But the attractions of the vast and strangely long
ignored body of chanson literature are curiously
various in kind, and they cannot be indiscriminately
drawn upon as evidence of an early mastery of tale-telling
proper on the part of the French as a nation.
There is indeed one solid fact, the
importance of which can hardly be exaggerated in some
ways, though it may be wrongly estimated in others.
Here is not merely the largest part proportionately,
but a very large bulk positively, of the very earliest
part of a literature, devoted to a kind of narrative
which, though some of it may be historic originally,
is pretty certainly worked up into its concrete and
extant state by fiction. The comparison with
the two literatures which on the whole bear such comparison
with French best English and Greek is
here very striking. People say that there “must
have been” many Beowulfs: it can
hardly be said that we have so much as a positive assertion
of the existence of even one other, though we have
allusions and glances which have been amplified in
the usual fashion. We have positive and not reasonably
doubtful assertion of the existence of a very large
body of more or less early Greek epic; but we have
nothing existing except the Iliad and the Odyssey.

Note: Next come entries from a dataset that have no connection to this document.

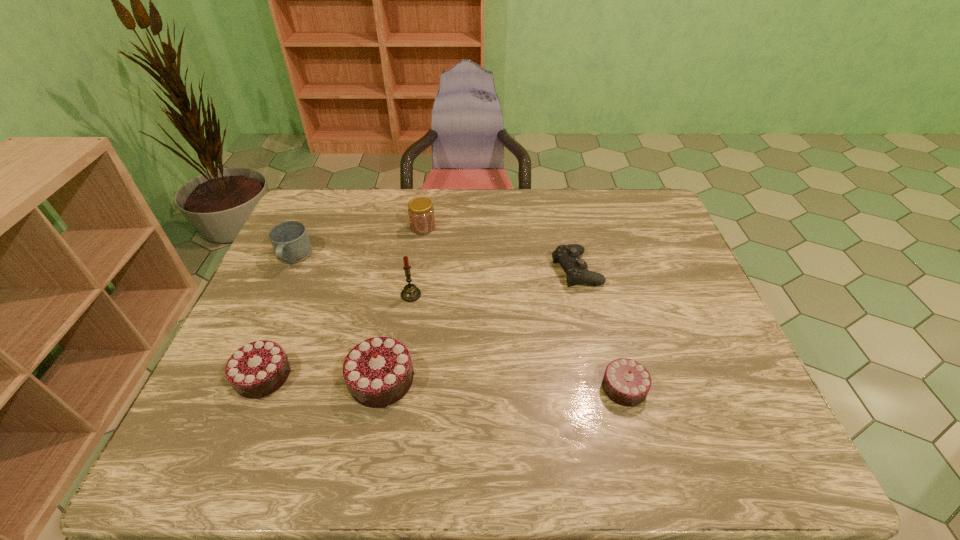 Locate an element on the screen. free spot between the candle and the control is located at coordinates (493, 282).

Where is `empty space between the leftmost chocolate cake and the jam`? This screenshot has width=960, height=540. empty space between the leftmost chocolate cake and the jam is located at coordinates (343, 302).

The height and width of the screenshot is (540, 960). In order to click on free spot between the control and the shortest chocolate cake in this screenshot , I will do `click(600, 328)`.

In order to click on vacant space that is in between the leftmost chocolate cake and the rightmost chocolate cake in this screenshot , I will do `click(444, 382)`.

Locate which object ranks sixth in proximity to the shortest chocolate cake. Please provide its 2D coordinates. Your answer should be formatted as a tuple, i.e. [(x, y)], where the tuple contains the x and y coordinates of a point satisfying the conditions above.

[(290, 241)]

You are a GUI agent. You are given a task and a screenshot of the screen. Output one action in this format:
    pyautogui.click(x=<x>, y=<y>)
    Task: Click on the object that is the second closest to the rightmost chocolate cake
    
    Given the screenshot: What is the action you would take?
    pyautogui.click(x=378, y=372)

Locate which chocolate cake is the closest to the shortest chocolate cake. Please provide its 2D coordinates. Your answer should be formatted as a tuple, i.e. [(x, y)], where the tuple contains the x and y coordinates of a point satisfying the conditions above.

[(378, 372)]

What are the coordinates of `chocolate cake object that ranks as the closest to the tallest chocolate cake` in the screenshot? It's located at (256, 370).

The height and width of the screenshot is (540, 960). I want to click on free space that satisfies the following two spatial constraints: 1. on the side of the mug with the handle; 2. on the right side of the tallest chocolate cake, so click(237, 380).

You are a GUI agent. You are given a task and a screenshot of the screen. Output one action in this format:
    pyautogui.click(x=<x>, y=<y>)
    Task: Click on the free location that satisfies the following two spatial constraints: 1. on the side of the mug with the handle; 2. on the left side of the shortest chocolate cake
    The width and height of the screenshot is (960, 540).
    Given the screenshot: What is the action you would take?
    pyautogui.click(x=233, y=388) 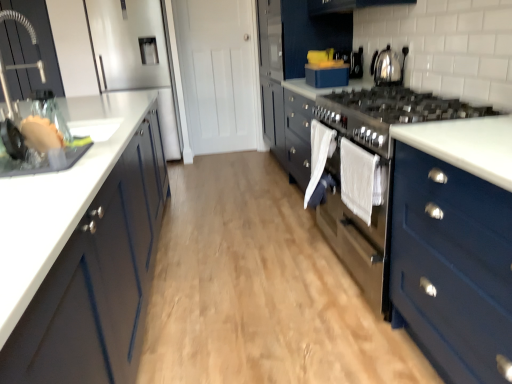 Question: Which direction should I rotate to look at white cotton towel at center, which ranks as the 1th clothe in front-to-back order, — up or down?

Choices:
 (A) down
 (B) up

Answer: (B)

Question: From a real-world perspective, is white fabric towel at center, which is the 2th clothe in front-to-back order, over white cotton towel at center, which ranks as the 1th clothe in front-to-back order?

Choices:
 (A) no
 (B) yes

Answer: (A)

Question: From the image's perspective, is white fabric towel at center, which is the 2th clothe in front-to-back order, located above white cotton towel at center, marked as the 2th clothe in a back-to-front arrangement?

Choices:
 (A) yes
 (B) no

Answer: (A)

Question: Is white fabric towel at center, which is the 2th clothe in front-to-back order, bigger than white cotton towel at center, marked as the 2th clothe in a back-to-front arrangement?

Choices:
 (A) yes
 (B) no

Answer: (A)

Question: Does white fabric towel at center, which is the 2th clothe in front-to-back order, have a greater height compared to white cotton towel at center, which ranks as the 1th clothe in front-to-back order?

Choices:
 (A) yes
 (B) no

Answer: (A)

Question: Is white fabric towel at center, which is counted as the first clothe, starting from the back, oriented away from white cotton towel at center, marked as the 2th clothe in a back-to-front arrangement?

Choices:
 (A) no
 (B) yes

Answer: (A)

Question: Does white fabric towel at center, which is counted as the first clothe, starting from the back, come in front of white cotton towel at center, marked as the 2th clothe in a back-to-front arrangement?

Choices:
 (A) no
 (B) yes

Answer: (A)

Question: Is wooden floor at center placed right next to brushed metal faucet at left, the second cabinetry from the right?

Choices:
 (A) no
 (B) yes

Answer: (A)

Question: Is wooden floor at center positioned with its back to brushed metal faucet at left, which is the 2th cabinetry from left to right?

Choices:
 (A) yes
 (B) no

Answer: (B)

Question: From the image's perspective, would you say wooden floor at center is positioned over brushed metal faucet at left, the second cabinetry from the right?

Choices:
 (A) no
 (B) yes

Answer: (A)

Question: Considering the relative positions of wooden floor at center and brushed metal faucet at left, which is the 2th cabinetry from left to right, in the image provided, is wooden floor at center in front of brushed metal faucet at left, which is the 2th cabinetry from left to right,?

Choices:
 (A) yes
 (B) no

Answer: (A)

Question: Can you confirm if wooden floor at center is positioned to the right of brushed metal faucet at left, which is the 2th cabinetry from left to right?

Choices:
 (A) yes
 (B) no

Answer: (A)

Question: Does wooden floor at center appear on the left side of brushed metal faucet at left, the second cabinetry from the right?

Choices:
 (A) no
 (B) yes

Answer: (A)

Question: Is matte blue dresser at center located within brushed metal faucet at left, the second cabinetry from the right?

Choices:
 (A) yes
 (B) no

Answer: (B) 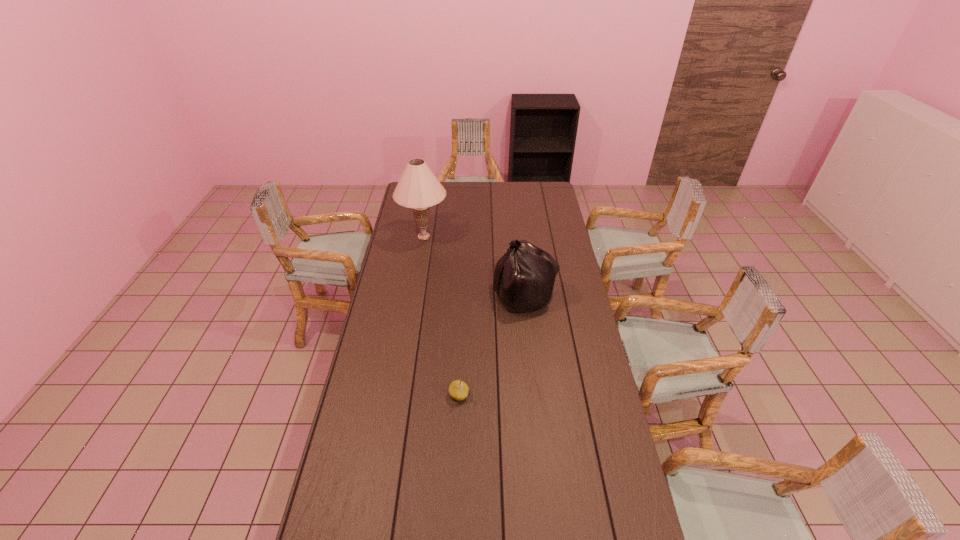 Find the location of a particular element. This screenshot has height=540, width=960. the tallest object is located at coordinates (418, 188).

Where is `the leftmost object`? This screenshot has width=960, height=540. the leftmost object is located at coordinates (418, 188).

The width and height of the screenshot is (960, 540). I want to click on the second shortest object, so click(524, 277).

At what (x,y) coordinates should I click in order to perform the action: click on the second nearest object. Please return your answer as a coordinate pair (x, y). This screenshot has height=540, width=960. Looking at the image, I should click on (524, 277).

Where is `the nearest object`? Image resolution: width=960 pixels, height=540 pixels. the nearest object is located at coordinates (458, 389).

At what (x,y) coordinates should I click in order to perform the action: click on the shortest object. Please return your answer as a coordinate pair (x, y). Image resolution: width=960 pixels, height=540 pixels. Looking at the image, I should click on (458, 389).

The width and height of the screenshot is (960, 540). What are the coordinates of `free spot located 0.200m on the front of the lampshade` in the screenshot? It's located at (417, 278).

You are a GUI agent. You are given a task and a screenshot of the screen. Output one action in this format:
    pyautogui.click(x=<x>, y=<y>)
    Task: Click on the blank space located 0.080m on the front of the plastic bag
    
    Given the screenshot: What is the action you would take?
    pyautogui.click(x=529, y=332)

I want to click on vacant area located 0.140m on the right of the nearest object, so click(x=508, y=395).

The height and width of the screenshot is (540, 960). In order to click on object that is at the left edge in this screenshot , I will do coord(418,188). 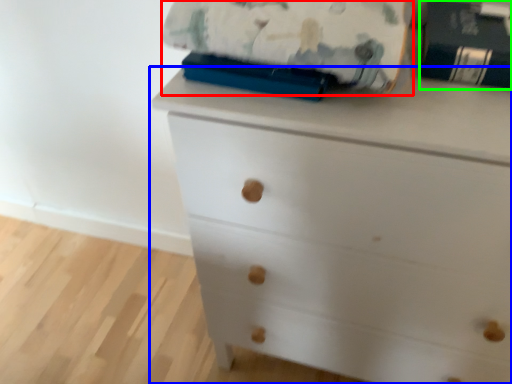 Question: Based on their relative distances, which object is farther from blanket (highlighted by a red box)? Choose from chest of drawers (highlighted by a blue box) and paperback book (highlighted by a green box).

Choices:
 (A) chest of drawers
 (B) paperback book

Answer: (A) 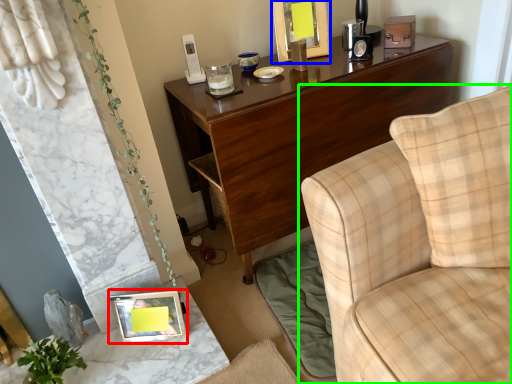 Question: Which is nearer to the picture frame (highlighted by a red box)? picture frame (highlighted by a blue box) or studio couch (highlighted by a green box).

Choices:
 (A) picture frame
 (B) studio couch

Answer: (B) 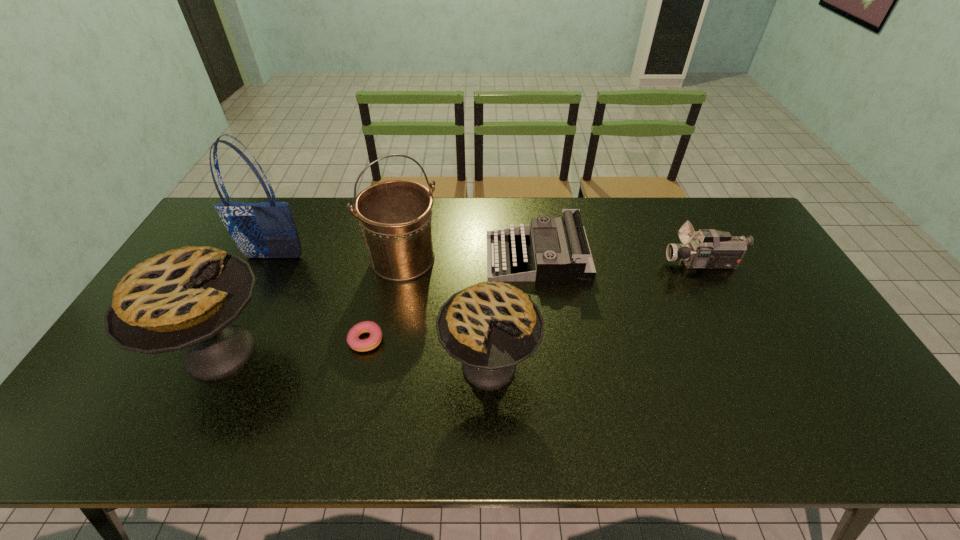 This screenshot has width=960, height=540. Identify the location of typewriter that is at the far edge. (554, 249).

This screenshot has height=540, width=960. In order to click on bucket positioned at the far edge in this screenshot , I will do `click(395, 216)`.

Where is `object present at the left edge`? Image resolution: width=960 pixels, height=540 pixels. object present at the left edge is located at coordinates (188, 297).

What are the coordinates of `object that is at the right edge` in the screenshot? It's located at (710, 249).

What are the coordinates of `object that is at the near left corner` in the screenshot? It's located at (188, 297).

Locate an element on the screen. This screenshot has width=960, height=540. free space at the far edge is located at coordinates (486, 223).

In the image, there is a desktop. Find the location of `vacant space at the near edge`. vacant space at the near edge is located at coordinates (608, 406).

Locate an element on the screen. Image resolution: width=960 pixels, height=540 pixels. free region at the right edge is located at coordinates (758, 307).

At what (x,y) coordinates should I click in order to perform the action: click on empty space that is in between the fourth tallest object and the fifth shortest object. Please return your answer as a coordinate pair (x, y). Looking at the image, I should click on (355, 359).

Locate an element on the screen. free space that is in between the shortest object and the camcorder is located at coordinates (535, 302). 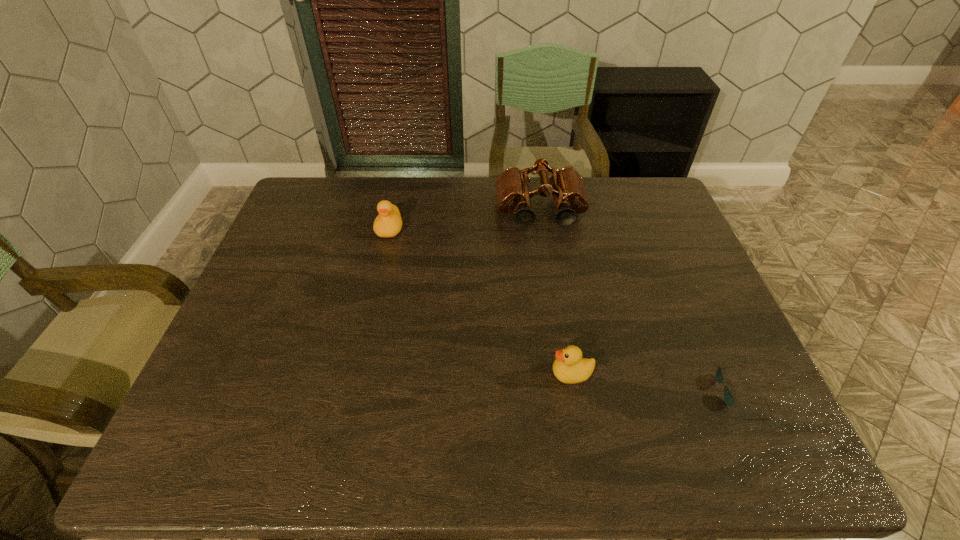 Locate an element on the screen. This screenshot has width=960, height=540. free space between the nearer duck and the farther duck is located at coordinates (481, 301).

Find the location of `vacant area that lies between the tallest object and the leftmost object`. vacant area that lies between the tallest object and the leftmost object is located at coordinates (465, 220).

This screenshot has width=960, height=540. I want to click on vacant space in between the tallest object and the right duck, so click(556, 292).

Locate which object is the third closest to the farther duck. Please provide its 2D coordinates. Your answer should be formatted as a tuple, i.e. [(x, y)], where the tuple contains the x and y coordinates of a point satisfying the conditions above.

[(728, 397)]

Find the location of a particular element. The image size is (960, 540). object that is the closest to the nearer duck is located at coordinates click(728, 397). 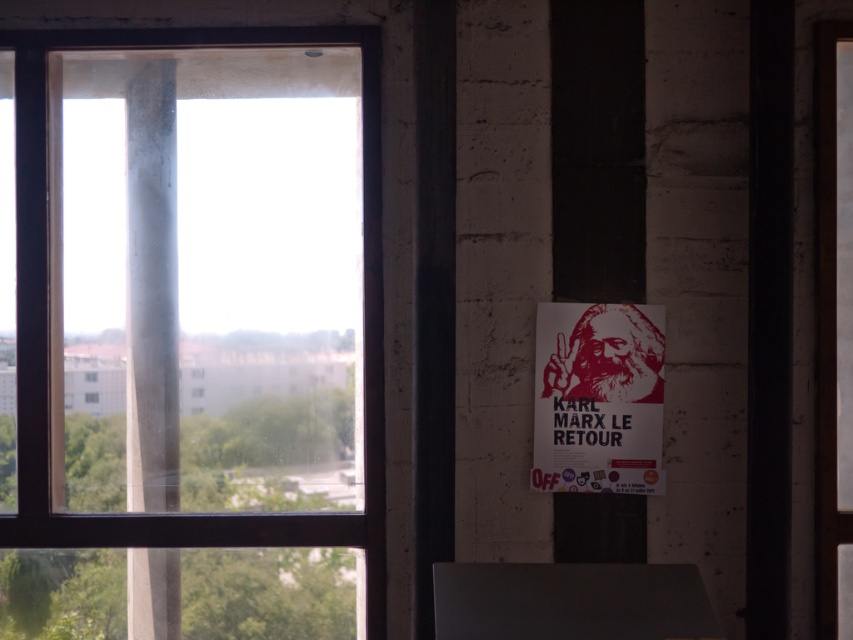 Question: Which of the following is the closest to the observer?

Choices:
 (A) (144, 316)
 (B) (648, 371)
 (C) (56, 390)

Answer: (B)

Question: Is the position of transparent glass window at left more distant than that of gray concrete pillar at center?

Choices:
 (A) no
 (B) yes

Answer: (A)

Question: Based on their relative distances, which object is farther from the gray concrete pillar at center?

Choices:
 (A) transparent glass window at left
 (B) red matte poster at right

Answer: (B)

Question: Does transparent glass window at left appear under red matte poster at right?

Choices:
 (A) yes
 (B) no

Answer: (B)

Question: Does gray concrete pillar at center appear over red matte poster at right?

Choices:
 (A) no
 (B) yes

Answer: (B)

Question: Considering the real-world distances, which object is closest to the red matte poster at right?

Choices:
 (A) gray concrete pillar at center
 (B) transparent glass window at left

Answer: (B) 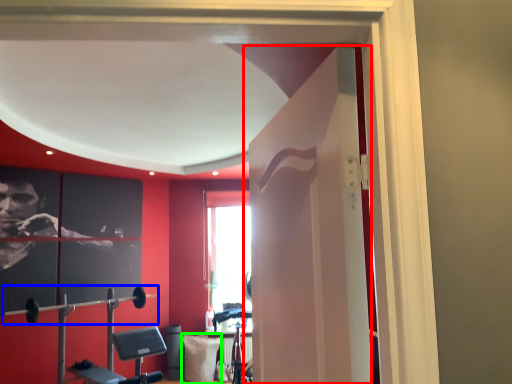 Question: Which object is positioned farthest from door (highlighted by a red box)? Select from barbell (highlighted by a blue box) and pillow (highlighted by a green box).

Choices:
 (A) barbell
 (B) pillow

Answer: (A) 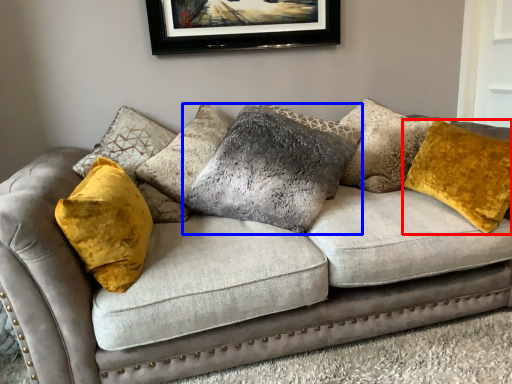 Question: Which of the following is the closest to the observer, pillow (highlighted by a red box) or pillow (highlighted by a blue box)?

Choices:
 (A) pillow
 (B) pillow

Answer: (A) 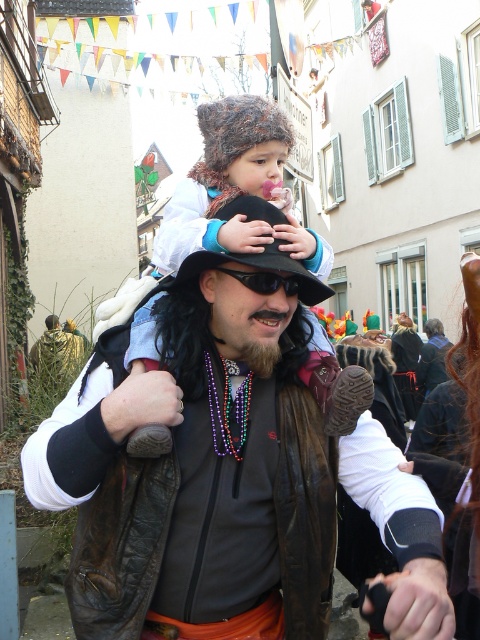 Question: Can you confirm if brown leather jacket at center is wider than black plastic goggles at center?

Choices:
 (A) no
 (B) yes

Answer: (B)

Question: Which point is farther to the camera?

Choices:
 (A) (216, 212)
 (B) (255, 547)
 (C) (203, 115)
 (D) (259, 292)

Answer: (C)

Question: Does fluffy brown hat at center appear on the right side of black felt hat at center?

Choices:
 (A) no
 (B) yes

Answer: (A)

Question: Which object is the closest to the black plastic goggles at center?

Choices:
 (A) brown leather jacket at center
 (B) fluffy brown hat at center
 (C) black felt hat at center

Answer: (C)

Question: Which object is farther from the camera taking this photo?

Choices:
 (A) black plastic goggles at center
 (B) fluffy brown hat at center

Answer: (A)

Question: Can you confirm if black felt hat at center is positioned to the right of black plastic goggles at center?

Choices:
 (A) yes
 (B) no

Answer: (B) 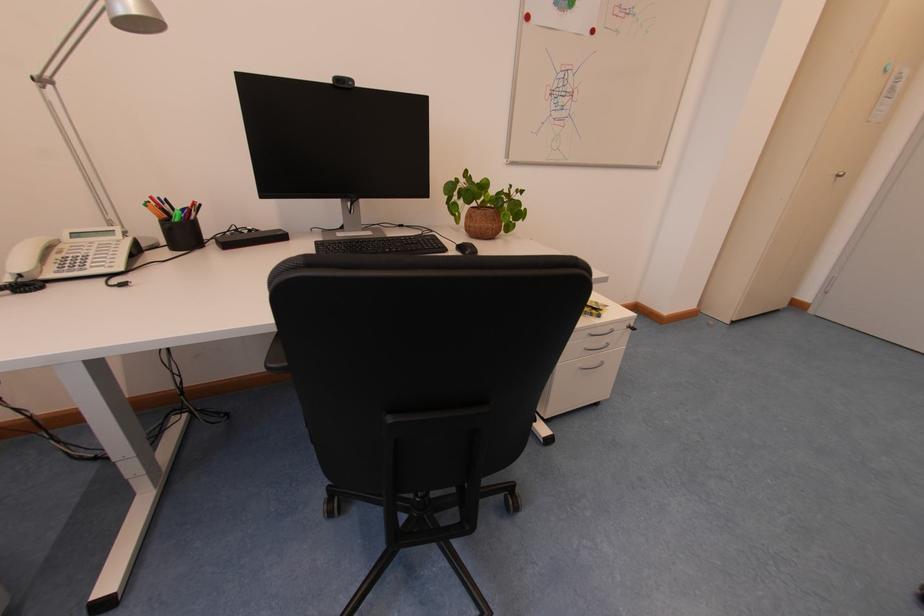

On this fact, be it repeated, if we
observe the canons of sound criticism in the process,
too much stress in general cannot be laid. There
must have been some more than ordinary nisus
towards story-telling in a people and a language which
produced, and for three or four centuries cherished,
something like a hundred legends, sometimes of great
length, on the single general subject of the exploits,
sufferings, and what not of the great half-historical,
half-legendary emperor a la barbe florie, of
his son, and of the more legendary than historical
peers, rebels, subjects, descendants, and “those
about both” generally. And though the assertion
requires a little more justification and allowance,
there must have been some extraordinary gifts for more
or less fictitious composition when such a vast body
of spirited fictitious, or even half-fictitious, narrative
is turned out.
But in this justification as to the
last part of the contention a good deal of care has
to be observed. It will not necessarily follow,
because the metal is attractive, that its attractiveness
is always of the kind purely belonging to fiction;
and, as a matter of fact, a large part of it is not.
Much is due to the singular sonority and splendour
of the language, which is much more like Spanish than
modern French, and which only a few poets of exceptional
power have been able to reproduce in modern French
itself. Much more is imparted by the equally peculiar
character of the metre the long tirades
or laisses, assonanced or mono-rhymed paragraphs
in decasyllables or alexandrines, which, to those
who have once caught their harmony, have an indescribable
and unparalleled charm. Yet further, these attractions
come from the strange unfamiliar world of life and
character described and displayed; from the brilliant
stock epithets and phrases that stud the style as if
with a stiff but glittering embroidery; and from other
sources too many to mention here.
Yet one must draw attention to the
fact that all the named sources of the attraction,
and may perhaps ask the reader to take it on trust
that most of the unnamed, are not essentially or exclusively
attractions of fiction that they are attractions
of poetry. And, on the other hand, while the
weaving of so vast a web of actual fiction remains
“to credit,” there are not a few things
to be set on the other side of the account. The
sameness of the chanson story, the almost invariable
recurrence of the stock motives and frameworks of
rebellion, treason, paynim invasion, petulance of
a King’s son, somewhat too “coming”
affection of a King’s daughter, tyrannical and
Lear-like impotentia of the King himself, etc. may
be exaggerated, but cannot be denied. In the
greatest of all by general acknowledgment, the far-famed
Roland, the economy of pure story interest
is pushed to a point which in a less unsophisticated
age say the twentieth instead of the twelfth
or eleventh century might be put down to
deliberate theory or crotchet. The very incidents,
stirring as they are, are put as it were in skeleton
argument or summary rather than amplified into full
story-flesh and blood; we see such heroine as there
is only to see her die; even the great moment of the
horn is given as if it had been “censored”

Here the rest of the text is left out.